Friday Fun with Ted Rall
It's Friday, which means a new Ted Rall column.
Rall is closely following the four-trick pony route I laid out last time. I'm happy to see that Ted is being so compliant in proving my theory true.
Today's word of the day at TedRall.com is: Quagmire.
No, he doesn't actually say it, but that's ok, because by now we know exactly what Ted means.
Whether or not Teddy makes a valid issue here is not the case. That has ceased to be the topic of discussion during Bitchslap Ted Rall Day a long time ago. The issue is how often Ted recycles his thought. Sure, they look like brand new thoughts, all wrapped up in that shiny recyled packaging and anyone with a lesser IQ than you or I may think, Oh, Ted strikes again, another great column! But look closely folks, it's not another great column. It's the same quagmire essay that he's been trotting out since March.
Today he gives it a shiny new coat by presenting it in the voice of George Bush, as if Bush is being all apologetic and contrite and asking for help and forgiveness.
"On behalf of my Administration and the people of the United States, I am truly sorry. If I could go back to March of this year, I would. I wish I could bring back the 300 American servicemen and the thousands of Iraqis who died as the result of our horrible mistake. But what's done is done. No one can change history.
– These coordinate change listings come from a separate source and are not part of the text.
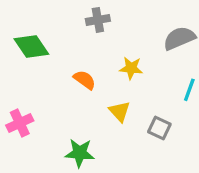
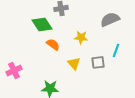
green diamond: (31, 47) -> (42, 24), moved
gray square: (159, 128) -> (98, 62), moved, turned -32

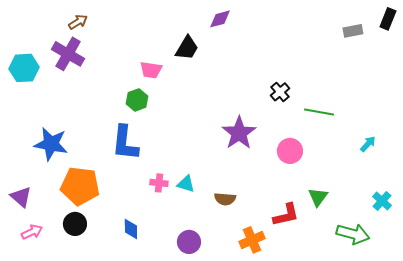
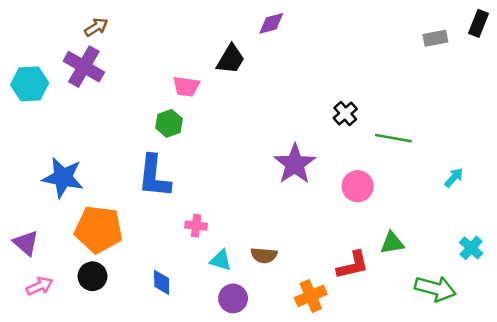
cyan triangle: (186, 184) -> (221, 260), moved
green triangle: (318, 197) -> (392, 243), turned 45
brown semicircle: (225, 199) -> (264, 255), moved

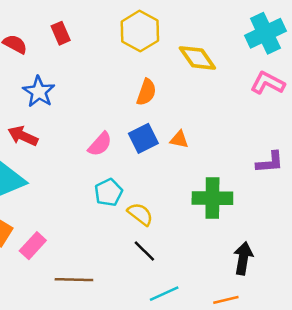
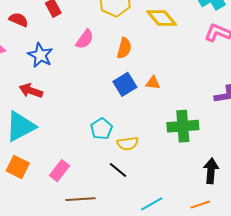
pink semicircle: (100, 144) -> (85, 39), moved
yellow semicircle: (140, 214) -> (128, 144), turned 140
pink rectangle: (33, 246) -> (60, 171), moved
black line: (144, 251) -> (118, 170), moved

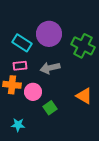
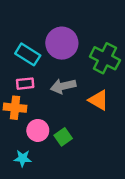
pink circle: (33, 92) -> (38, 130), moved
orange triangle: (84, 96) -> (99, 100), moved

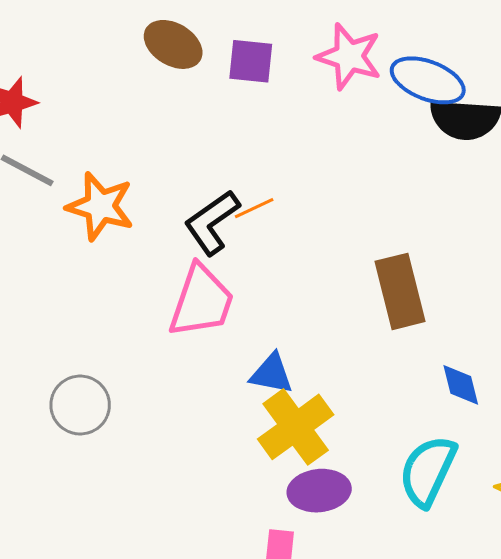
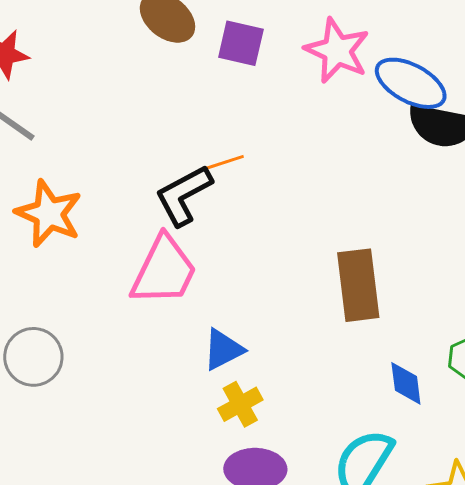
orange star: (100, 206) -> (49, 214), moved
orange line: (254, 208) -> (224, 163), moved
blue triangle: (272, 374) -> (223, 350), turned -45
yellow cross: (296, 427) -> (240, 404), size x0.6

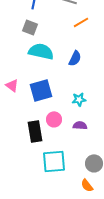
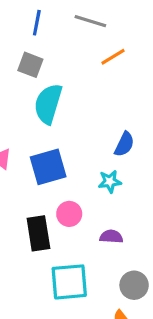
cyan semicircle: (41, 51) -> (48, 104), turned -85
blue semicircle: (75, 58) -> (124, 144), moved
purple semicircle: (80, 125) -> (111, 237), moved

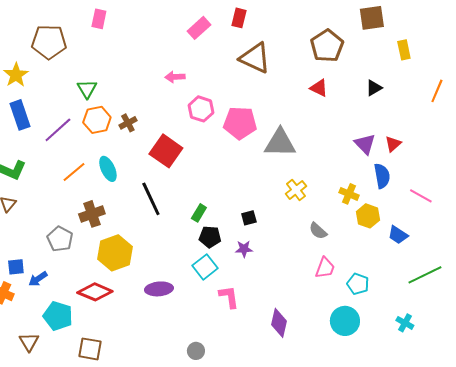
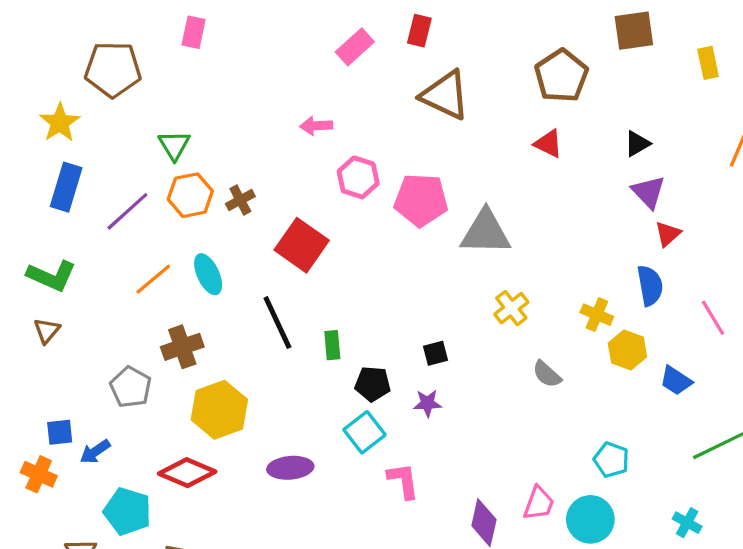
yellow rectangle: (404, 50) -> (708, 63), moved
blue rectangle: (20, 115) -> (66, 187), turned 36
purple triangle: (365, 144) -> (648, 192), moved
pink line: (421, 196) -> (713, 318), turned 30
green rectangle: (199, 213) -> (332, 345), moved, turned -36
pink trapezoid: (325, 268) -> (539, 503), moved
Well, Ted forgot the part where Bush says "And I'm sorry for getting rid of Saddam and his sons. I'm sorry that you are no longer being tortured by them. I'm sorry your daughters aren't being raped by them and your money isn't being taken and I'm really, really sorry that you are free to practice whatever form of religion you choose and that we are trying our hardest to get a democracy going here." But that's neither here nor there.
Ted does get to the part where George resigns and takes his cabinet with him and offers himself up for prosecution of war crimes.
Well, if Ted can repeat words and phrases in every single column, so can I, right?
But I bet when he's in his room alone at night, Ted Rall lies in bed and fantasizes about
a media frenzy bringing the 2000 election back into the limelightBush resigning and being tried for war crimes. And what will Rall be muttering under the covers? To quote the dear Captain Murphy, My nipples are hard just thinking about it.
[That would be Ted's nipples, not mine you perverts]
And thank Jeebus, the world is right again. Mark Morford, after three columns without mentioning Bush, finally comes back to his own brand of reality.